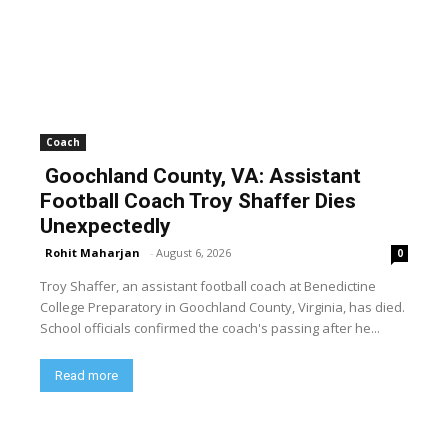
Coach
Goochland County, VA: Assistant
Football Coach Troy Shaffer Dies
Unexpectedly
Rohit Maharjan
-
August 6, 2026
0
Troy Shaffer, an assistant football coach at Benedictine
College Preparatory in Goochland County, Virginia, has died.
School officials confirmed the coach's passing after he...
Read more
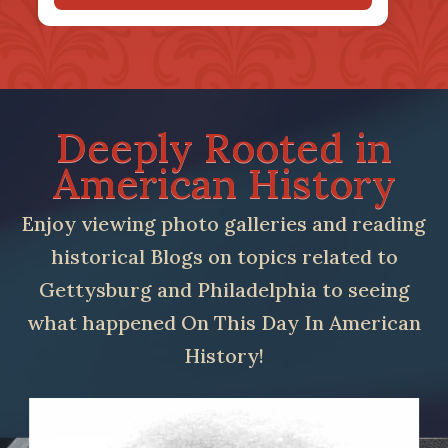
Deeply Rooted in
American History
Enjoy viewing photo galleries and reading
historical Blogs on topics related to
Gettysburg and Philadelphia to seeing
what happened On This Day In American
History!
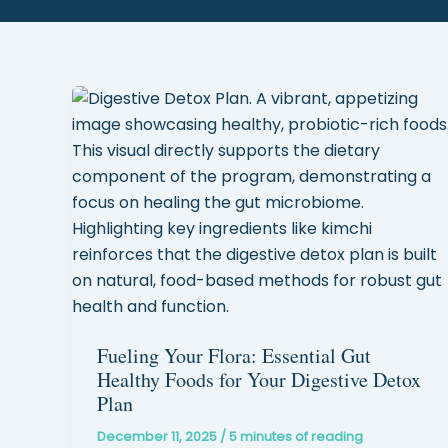
Fueling Your Flora: Essential Gut
Healthy Foods for Your Digestive Detox
Plan
December 11, 2025
/
5 minutes of reading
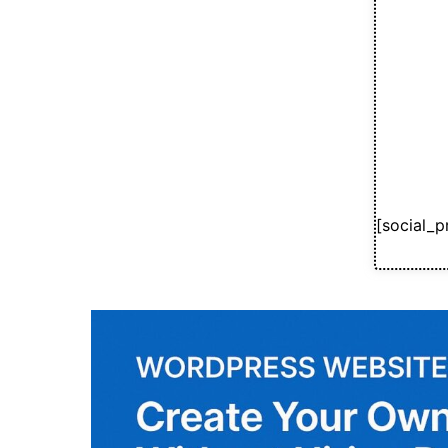
[social_p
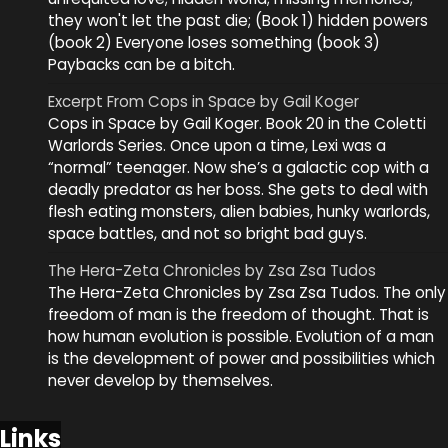
they won't let the past die; (Book 1) hidden powers
(book 2) Everyone loses something (book 3)
Paybacks can be a bitch.
Excerpt From Cops in Space by Gail Koger
Cops in Space by Gail Koger. Book 20 in the Coletti
Warlords Series. Once upon a time, Lexi was a
“normal” teenager. Now she’s a galactic cop with a
deadly predator as her boss. She gets to deal with
flesh eating monsters, alien babies, hunky warlords,
space battles, and not so bright bad guys.
The Hera-Zeta Chronicles by Zsa Zsa Tudos
The Hera-Zeta Chronicles by Zsa Zsa Tudos. The only
freedom of man is the freedom of thought. That is
how human evolution is possible. Evolution of a man
is the development of power and possibilities which
never develop by themselves.
Links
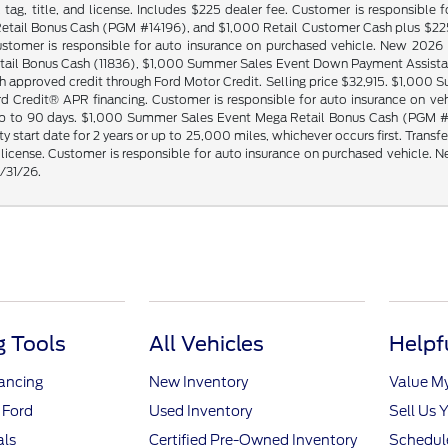
tag, title, and license. Includes $225 dealer fee. Customer is responsibl
ail Bonus Cash (PGM #14196), and $1,000 Retail Customer Cash plus $225 d
e. Customer is responsible for auto insurance on purchased vehicle. New 2
ail Bonus Cash (11836), $1,000 Summer Sales Event Down Payment Assistanc
 approved credit through Ford Motor Credit. Selling price $32,915. $1,00
rd Credit® APR financing. Customer is responsible for auto insurance on 
 up to 90 days. $1,000 Summer Sales Event Mega Retail Bonus Cash (PGM #
 start date for 2 years or up to 25,000 miles, whichever occurs first. Transf
nd license. Customer is responsible for auto insurance on purchased vehic
8/31/26.
 Tools
All Vehicles
Helpf
nancing
New Inventory
Value M
 Ford
Used Inventory
Sell Us 
als
Certified Pre-Owned Inventory
Schedule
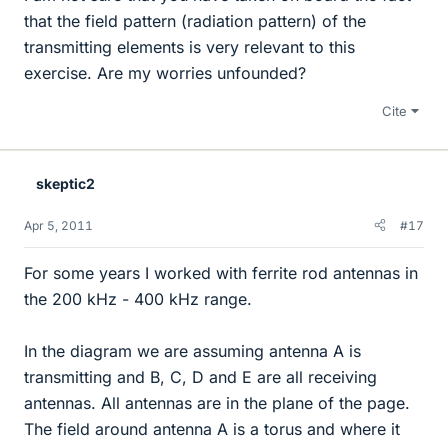
that the field pattern (radiation pattern) of the
transmitting elements is very relevant to this
exercise. Are my worries unfounded?
Cite
skeptic2
Apr 5, 2011
#17
For some years I worked with ferrite rod antennas in
the 200 kHz - 400 kHz range.
In the diagram we are assuming antenna A is
transmitting and B, C, D and E are all receiving
antennas. All antennas are in the plane of the page.
The field around antenna A is a torus and where it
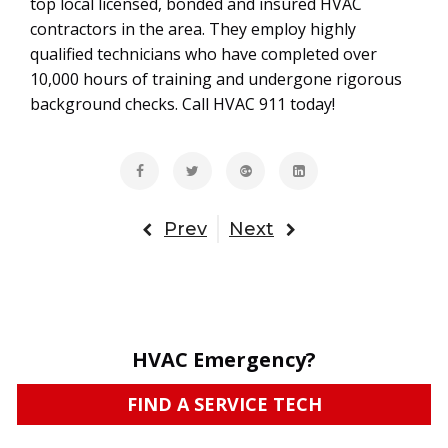
top local licensed, bonded and insured HVAC
contractors in the area. They employ highly
qualified technicians who have completed over
10,000 hours of training and undergone rigorous
background checks. Call HVAC 911 today!
Prev
Next
HVAC Emergency?
FIND A SERVICE TECH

§ §

**Instructions to follow**:
Make an exact copy of the records from their first line through the line containing "how human evolution", both ends included, with the pictures omitted.

**Result below**:
Coach
Goochland County, VA: Assistant
Football Coach Troy Shaffer Dies
Unexpectedly
Rohit Maharjan
-
August 6, 2026
0
Troy Shaffer, an assistant football coach at Benedictine
College Preparatory in Goochland County, Virginia, has died.
School officials confirmed the coach's passing after he...
Read more
Deeply Rooted in
American History
Enjoy viewing photo galleries and reading
historical Blogs on topics related to
Gettysburg and Philadelphia to seeing
what happened On This Day In American
History!
Fueling Your Flora: Essential Gut
Healthy Foods for Your Digestive Detox
Plan
December 11, 2025
/
5 minutes of reading
[social_p
they won't let the past die; (Book 1) hidden powers
(book 2) Everyone loses something (book 3)
Paybacks can be a bitch.
Excerpt From Cops in Space by Gail Koger
Cops in Space by Gail Koger. Book 20 in the Coletti
Warlords Series. Once upon a time, Lexi was a
“normal” teenager. Now she’s a galactic cop with a
deadly predator as her boss. She gets to deal with
flesh eating monsters, alien babies, hunky warlords,
space battles, and not so bright bad guys.
The Hera-Zeta Chronicles by Zsa Zsa Tudos
The Hera-Zeta Chronicles by Zsa Zsa Tudos. The only
freedom of man is the freedom of thought. That is
how human evolution is possible. Evolution of a man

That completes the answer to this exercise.